Kalte Morgenstunden im Wohnmobil sind nicht nur unangenehm – sie rauben auch die Energie und erschweren alles. Wenn man außerhalb des Stromnetzes ist, können die üblichen Heizgeräte zu viel Strom verbrauchen, die Sicherungsschalter auslösen oder die Batterie vor Tagesanbruch entleeren. Ein kompakter Infrarot-Heizer ändert das: Er liefert Wärme durch Strahlung, die direkt auf Menschen und Oberflächen wirkt – nicht auf die Luft.
Was technisch wichtig ist:
Die Infrarotwärme stammt von einem Strahlungselement, das beim Kontakt mit der Umgebung erwärmt. In einem kompakten Gerät handelt es sich in der Regel um ein Kohlenstofffaserelement oder einen Quarzemitter, der mit 120 V Wechselstrom betrieben wird und bei voller Leistung etwa 1.500 W verbraucht. Das reicht aus, um in einem kleinen Raum eine deutliche Verbesserung der Temperatur zu bewirken. Gleichzeitig wird dabei viel weniger Strom verbraucht als bei einem Dieselheizer. Die Wärme tritt schnell ein, und das Gerät arbeitet leise.
Für die Sicherheit:
Achten Sie auf Schutzvorrichtungen gegen Umkippen sowie auf einen Überhitzungsschutz. Wenn Sie das Gerät über einen Wechselrichter betreiben, wählen Sie ein Modell mit geringen elektromagnetischen Störungen sowie einer stabilen, niedrigen Startstromstärke.

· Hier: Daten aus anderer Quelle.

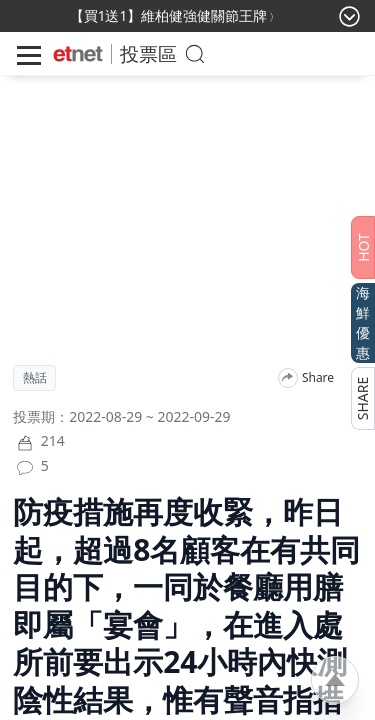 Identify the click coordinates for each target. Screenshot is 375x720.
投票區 (148, 53)
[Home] (78, 54)
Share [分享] (318, 378)
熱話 (35, 378)
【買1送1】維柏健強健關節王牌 (169, 15) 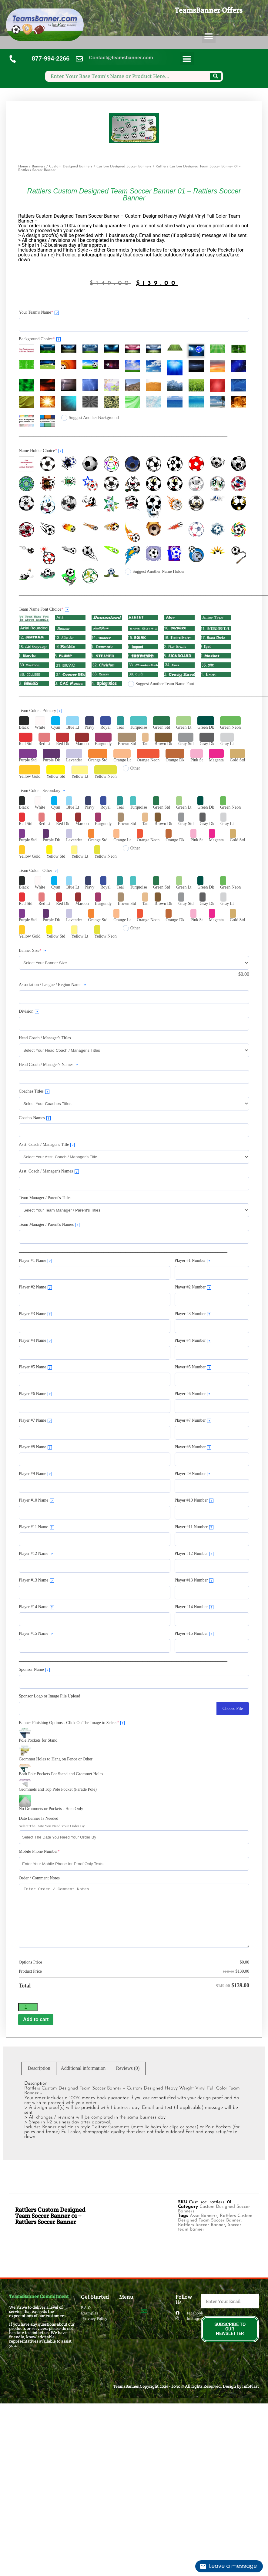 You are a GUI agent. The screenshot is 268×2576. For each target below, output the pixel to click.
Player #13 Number (194, 1580)
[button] (209, 36)
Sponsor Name (34, 1669)
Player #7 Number (193, 1420)
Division (29, 1011)
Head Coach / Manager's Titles (45, 1038)
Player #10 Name (36, 1500)
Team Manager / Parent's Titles (45, 1198)
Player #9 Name (35, 1473)
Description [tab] (39, 2068)
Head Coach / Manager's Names (49, 1064)
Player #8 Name (35, 1447)
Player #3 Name (35, 1313)
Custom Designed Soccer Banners (124, 166)
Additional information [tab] (83, 2068)
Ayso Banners (203, 2216)
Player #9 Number (193, 1473)
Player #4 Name (35, 1340)
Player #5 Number (193, 1367)
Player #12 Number (194, 1553)
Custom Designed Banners (70, 166)
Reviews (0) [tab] (128, 2068)
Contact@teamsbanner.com (121, 57)
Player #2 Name (35, 1287)
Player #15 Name (36, 1633)
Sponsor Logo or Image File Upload (49, 1696)
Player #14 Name (36, 1607)
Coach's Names (35, 1118)
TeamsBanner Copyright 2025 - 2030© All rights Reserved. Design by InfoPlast (186, 2386)
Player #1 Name (35, 1260)
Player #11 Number (194, 1527)
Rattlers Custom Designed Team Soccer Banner (215, 2218)
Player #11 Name (36, 1527)
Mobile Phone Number (39, 1851)
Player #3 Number (193, 1313)
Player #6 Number (193, 1393)
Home (23, 166)
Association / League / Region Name (53, 984)
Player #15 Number (194, 1633)
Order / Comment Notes (39, 1878)
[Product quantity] (28, 2007)
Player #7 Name (35, 1420)
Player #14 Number (194, 1607)
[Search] (215, 76)
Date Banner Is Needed (38, 1818)
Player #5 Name (35, 1367)
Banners (38, 166)
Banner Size (33, 950)
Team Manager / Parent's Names (49, 1224)
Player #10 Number (194, 1500)
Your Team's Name (39, 312)
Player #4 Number (193, 1340)
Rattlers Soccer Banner (201, 2225)
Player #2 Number (193, 1287)
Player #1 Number (193, 1260)
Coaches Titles (34, 1091)
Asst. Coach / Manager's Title (47, 1144)
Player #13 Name (36, 1580)
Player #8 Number (193, 1447)
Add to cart (36, 2019)
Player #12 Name (36, 1553)
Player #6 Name (35, 1393)
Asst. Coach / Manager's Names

Warum dieser Heizer für das Wohnmobil geeignet ist:
Im Wohnmobil muss man mit begrenzten Stromreserven auskommen. Infrarotwärme wirkt gezielt – sie wärmt die Menschen im Inneren des Fahrzeugs sowie die dort befindlichen Gegenstände. Dadurch bleibt es gemütlich, selbst wenn die Luft noch kalt ist. Da die Wärme durch Strahlung entsteht, muss das Gerät nicht den gesamten Raum erwärmen. Dadurch kann man es mit einem einfachen Wechselrichter betreiben und somit die Batterie für den Tag sparen.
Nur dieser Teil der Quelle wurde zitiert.